Each photo taken by cell phone becomes a file saved on the device or in a cloud computing system. These files have a part dedicated to recording various information, such as the date the photo was taken, time, location, device name, serial number and, often, the name of the owner. These additional records are called metadata, and are not present only in photos.
Virtually every type of file has associated metadata, such as Word, Excel documents and files with PDF extensions. Each of them has its own metadata, including information such as the name of the computer or device, times when the file was accessed and changes made.
As much as they are useful for countless professional activities, and even for those who like to keep folders organized, this data can be used to expose the user’s privacy, giving possible intruders fundamental information to map their habits.
Overkill? Not so much. There have been cases of companies sued for plagiarism claiming that, in reality, they had new, authentic files created by them. The metadata, however, proved that it was a file from another company, which was modified to look like an original document, since the records of everything that was changed in it were saved in the metadata – as a history that records its entire trajectory.
That way, even a Word document sent by an employee to a customer, in an email attachment, can carry essential business information with them.
Why then were metadata created, if they can represent an eventual digital security problem? In reality, its concept was conceived centuries ago.
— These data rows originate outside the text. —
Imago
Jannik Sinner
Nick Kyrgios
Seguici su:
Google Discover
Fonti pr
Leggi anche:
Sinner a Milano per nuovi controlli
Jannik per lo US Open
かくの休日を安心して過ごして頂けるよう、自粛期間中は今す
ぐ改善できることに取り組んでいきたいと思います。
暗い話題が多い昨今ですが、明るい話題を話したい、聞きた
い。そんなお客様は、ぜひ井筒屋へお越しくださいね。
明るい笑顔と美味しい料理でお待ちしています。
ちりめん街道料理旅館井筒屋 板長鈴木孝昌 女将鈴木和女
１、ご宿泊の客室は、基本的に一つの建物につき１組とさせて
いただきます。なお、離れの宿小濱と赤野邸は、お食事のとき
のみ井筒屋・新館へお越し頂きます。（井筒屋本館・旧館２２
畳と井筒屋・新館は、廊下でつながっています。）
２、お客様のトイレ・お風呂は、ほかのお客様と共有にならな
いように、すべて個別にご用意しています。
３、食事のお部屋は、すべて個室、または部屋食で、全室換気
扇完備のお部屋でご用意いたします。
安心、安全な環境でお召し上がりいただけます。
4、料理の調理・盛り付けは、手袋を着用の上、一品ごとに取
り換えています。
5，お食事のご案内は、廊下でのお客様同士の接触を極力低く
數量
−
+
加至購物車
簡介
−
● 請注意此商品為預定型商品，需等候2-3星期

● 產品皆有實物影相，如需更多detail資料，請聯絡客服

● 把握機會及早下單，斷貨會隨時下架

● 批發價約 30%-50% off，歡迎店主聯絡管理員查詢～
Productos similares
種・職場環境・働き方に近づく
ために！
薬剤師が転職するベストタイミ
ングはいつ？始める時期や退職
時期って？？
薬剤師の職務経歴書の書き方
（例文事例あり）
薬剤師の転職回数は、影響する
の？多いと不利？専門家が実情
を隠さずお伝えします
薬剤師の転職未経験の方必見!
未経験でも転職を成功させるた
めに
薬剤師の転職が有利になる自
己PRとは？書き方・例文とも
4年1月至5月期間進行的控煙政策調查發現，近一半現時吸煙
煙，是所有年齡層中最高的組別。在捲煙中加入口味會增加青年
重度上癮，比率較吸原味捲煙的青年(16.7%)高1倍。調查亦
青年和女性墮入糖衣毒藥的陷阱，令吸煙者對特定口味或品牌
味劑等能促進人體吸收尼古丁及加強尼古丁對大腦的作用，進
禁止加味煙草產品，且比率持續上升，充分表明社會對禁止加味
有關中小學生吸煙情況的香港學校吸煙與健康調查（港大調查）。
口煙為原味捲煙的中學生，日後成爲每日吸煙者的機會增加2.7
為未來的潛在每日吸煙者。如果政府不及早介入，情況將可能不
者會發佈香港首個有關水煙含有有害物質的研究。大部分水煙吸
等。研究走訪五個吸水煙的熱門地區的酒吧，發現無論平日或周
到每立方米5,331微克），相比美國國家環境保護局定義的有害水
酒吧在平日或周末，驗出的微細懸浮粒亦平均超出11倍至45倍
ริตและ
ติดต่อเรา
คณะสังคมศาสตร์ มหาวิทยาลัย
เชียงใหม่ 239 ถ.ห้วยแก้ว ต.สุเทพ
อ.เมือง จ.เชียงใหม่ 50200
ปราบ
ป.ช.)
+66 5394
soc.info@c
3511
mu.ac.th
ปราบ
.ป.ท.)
That is, it is since ancient times that this type of information has been used to classify, organize and search.
In this context, business definitions and rules, domain information, security details and, among others, XML tags are metadata, and all have a thousand possibilities of use.
Imagine the usefulness of metadata in managing files and information. In the physical stock of a virtual store, for example, they provide the location, the box number, label and the entire classification system, as well as the sender’s records and what data must accompany the order, such as a telephone number for contact at delivery time.
Going beyond document management, they become a strategic tool. This is the case of Data Warehouse technology, which deals with the extraction and consolidation of information from multiple sources, gathered on a basis that allows it to be consulted in various ways by managers.
When applied more widely, metadata represents a real revolution on the internet. It is the concept of the Semantic Web, which is an interconnection that will provide the chance for computers and humans to act at a different level of cooperation.
On the Semantic Web, all information will come with a well-defined meaning, easily identifiable and classifiable by search engines. That is, generic results or little connected to the research purposes will become increasingly rare.
Thus, Semantic Web should be seen as something comprehensive, with the aim of making the internet a refined global database. It will then be possible to obtain semantically interrelated data, and not just a list of documents in the searches we do on the internet – often without a semantic link between them.
Caution in each file
Software has numerous ways of collecting data from users. In Word, for example, footnotes can include author information, which is then recorded in the metadata.
In addition, there are functions that allow several changes to disappear from the screen, but will remain in the file’s metadata – such as changing owner names or attached image files that have been replaced.
In both cases, the metadata will record that one has been exchanged for another, even though only the most recent are visible, since the previous ones have been exchanged.
However, metadata can be changed by the users themselves. There are ways to do this, through the operating system or special software. Depending on the case, metadata may not be reliable in isolation, requiring the presence of other records to verify its veracity. In this context, a malicious employee could delete traces of problems caused by themselves.
Thus, if metadata can reduce users’ privacy, with possible exposure of information, they represent a problem for digital security – something more pronounced in companies. After all, they are records with names of employees involved in certain projects, times and days they are working, among others.
In the event of an invasion, in addition to exposing the files, which alone can cause inconvenience to companies, metadata can provide details on how the work is done and which professionals are involved, for example, something valuable in the hands of the competition. It is something that can be done even if attackers are unable to open the files, as some metadata can be viewed without opening the files.